3.º Un inventario de bienes y derechos, con expresión de su naturaleza, lugar en que se encuentren, datos de identificación registral en su caso, valor de adquisición, correcciones valorativas que procedan y estimación del valor real actual. Se indicarán también los gravámenes, trabas y cargas que afecten a estos bienes y derechos, con expresión de su naturaleza y los datos de identificación.

4.º Relación de acreedores, por orden alfabético, con expresión de la identidad, domicilio y dirección electrónica de cada uno de ellos, así como de la cuantía y el vencimiento de los respectivos créditos y las garantías personales o reales constituidas. Si algún acreedor hubiera reclamado judicialmente el pago, se identificará el procedimiento correspondiente y se indicará el estado de las actuaciones.

5.º La plantilla de trabajadores en su caso y la identidad del órgano de representación de los mismos si lo hubiere.Apartado 5.º del número 2 del artículo 6 introducido por el número dos del artículo único de la Ley 38/2011, de 10 de octubre, de reforma de la Ley 22/2003, de 9 de julio, Concursal («B.O.E.» 11 octubre).Vigencia: 1 enero 2012

3. Si el deudor estuviera legalmente obligado a llevar contabilidad, acompañará además:

1.º Cuentas anuales y, en su caso, informes de gestión o informes de auditoria correspondientes a los tres últimos ejercicios.
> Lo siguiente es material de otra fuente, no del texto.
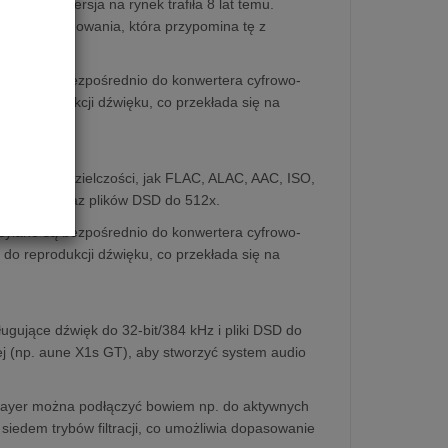
ierwsza wersja na rynek trafiła 8 lat temu.
towego dekodowania, która przypomina tę z
syłane są bezpośrednio do konwertera cyfrowo-
do reprodukcji dźwięku, co przekłada się na
ysokiej rozdzielczości, jak FLAC, ALAC, AAC, ISO,
/768 kHz oraz plików DSD do 512x.
syłane są bezpośrednio do konwertera cyfrowo-
do reprodukcji dźwięku, co przekłada się na
ugujące dźwięk do 32-bit/384 kHz i pliki DSD do
j (np. aune X1s GT), aby stworzyć system audio
Player można podłączyć bowiem np. do aktywnych
siedem trybów filtracji, co umożliwia dopasowanie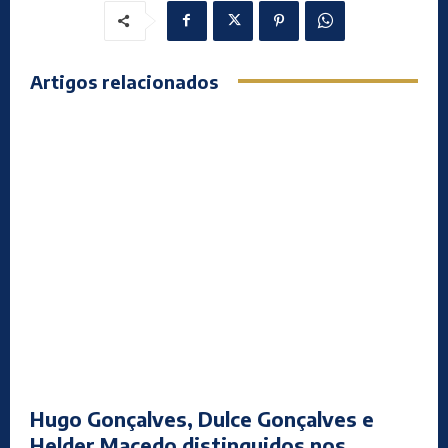
Artigos relacionados
Hugo Gonçalves, Dulce Gonçalves e
Helder Macedo distinguidos nos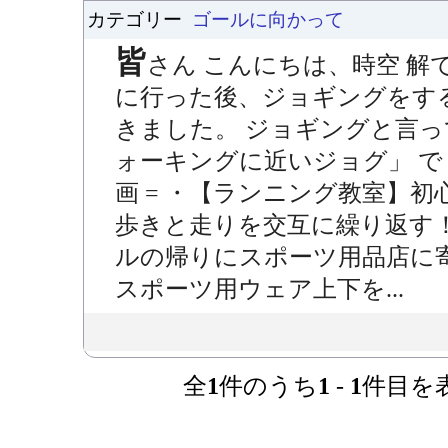
カテゴリー
ゴールに向かって
皆
さん こんにちは、時空 解
に行った後、ジョギングをす
きました。 ジョギングと言っ
ォーキングに近いジョグ」 でした
画 = ・【ランニング教室】
歩きと走りを交互に繰り返す！
ルの帰りにスポーツ用品店に
スポーツ用ウェア上下を...
全
1
件のうち
1
-
1
件目を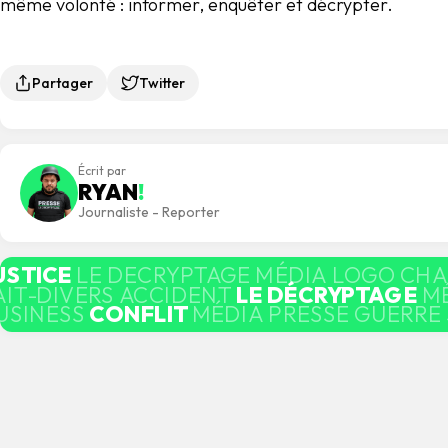
même volonté : informer, enquêter et décrypter.
Partager
Twitter
Écrit par
RYAN
!
Journaliste - Reporter
USTICE
LE DECRYPTAGE MÉDIA LOGO CH
AIT-DIVERS ACCIDENT
LE DÉCRYPTAGE
M
USINESS
CONFLIT
MÉDIA PRESSE GUERRE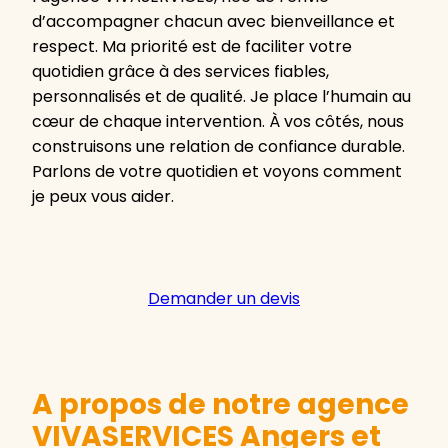
d’accompagner chacun avec bienveillance et
respect. Ma priorité est de faciliter votre
quotidien grâce à des services fiables,
personnalisés et de qualité. Je place l’humain au
cœur de chaque intervention. À vos côtés, nous
construisons une relation de confiance durable.
Parlons de votre quotidien et voyons comment
je peux vous aider.
Demander un devis
A propos de notre agence
VIVASERVICES Angers et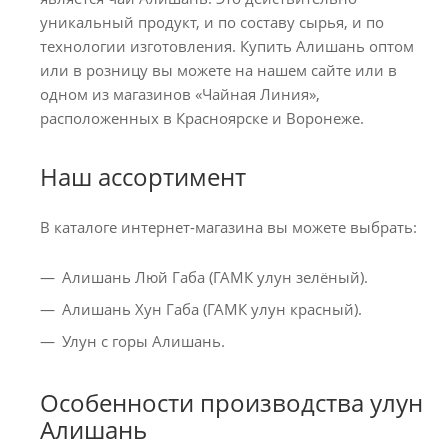
уникальный продукт, и по составу сырья, и по
технологии изготовления. Купить Алишань оптом
или в розницу вы можете на нашем сайте или в
одном из магазинов «Чайная Линия»,
расположенных в Красноярске и Воронеже.
Наш ассортимент
В каталоге интернет-магазина вы можете выбрать:
Алишань Люй Габа (ГАМК улун зелёный).
Алишань Хун Габа (ГАМК улун красный).
Улун с горы Алишань.
Особенности производства улун
Алишань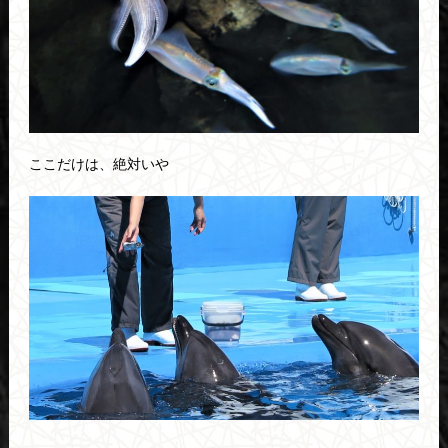
ここだけは、絶対いや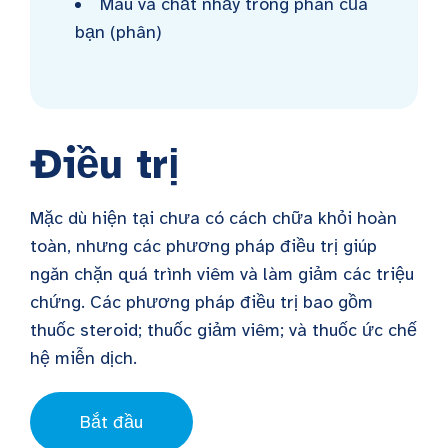
Máu và chất nhầy trong phân của
bạn (phân)
Điều trị
Mặc dù hiện tại chưa có cách chữa khỏi hoàn
toàn, nhưng các phương pháp điều trị giúp
ngăn chặn quá trình viêm và làm giảm các triệu
chứng. Các phương pháp điều trị bao gồm
thuốc steroid; thuốc giảm viêm; và thuốc ức chế
hệ miễn dịch.
Bắt đầu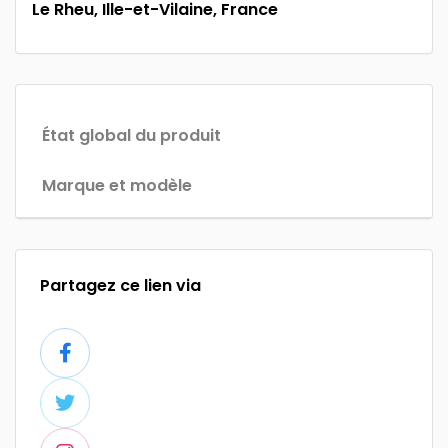
Le Rheu, Ille-et-Vilaine, France
État global du produit
Marque et modèle
Partagez ce lien via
2.º Memoria de los cambios significativos operados en el patrimonio con posterioridad a las últimas cuentas anuales formuladas y depositadas y de las operaciones que por su naturaleza, objeto o cuantía excedan del giro o tráfico ordinario del deudor.
3.º Estados financieros intermedios elaborados con posterioridad a las últimas cuentas anuales presentadas, en el caso de que el deudor estuviese obligado a comunicarlos o remitirlos a autoridades supervisoras.
4.º En el caso de que el deudor forme parte de un grupo de empresas, como sociedad dominante o como sociedad dominada, acompañará también las cuentas anuales y el informe de gestión consolidados correspondientes a los tres últimos ejercicios sociales y el informe de auditoría emitido en relación con dichas cuentas, así como una memoria expresiva de las operaciones realizadas con otras sociedades del grupo durante ese mismo período.